◆ Exercise ◆
For every line in the records below that contains the word "Caribbean", add one to a count, and report only that count.

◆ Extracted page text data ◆
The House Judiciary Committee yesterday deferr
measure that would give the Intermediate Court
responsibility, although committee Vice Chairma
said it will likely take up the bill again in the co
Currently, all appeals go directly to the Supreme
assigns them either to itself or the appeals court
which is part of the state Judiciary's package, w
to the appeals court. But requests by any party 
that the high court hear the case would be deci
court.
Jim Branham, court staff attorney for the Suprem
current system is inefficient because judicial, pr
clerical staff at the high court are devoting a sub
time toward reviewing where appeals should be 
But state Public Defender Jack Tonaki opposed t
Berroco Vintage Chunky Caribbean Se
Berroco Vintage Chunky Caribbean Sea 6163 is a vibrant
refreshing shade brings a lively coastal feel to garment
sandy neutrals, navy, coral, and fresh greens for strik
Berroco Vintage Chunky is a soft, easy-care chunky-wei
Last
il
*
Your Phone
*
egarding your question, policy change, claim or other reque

◆ Expected output ◆
2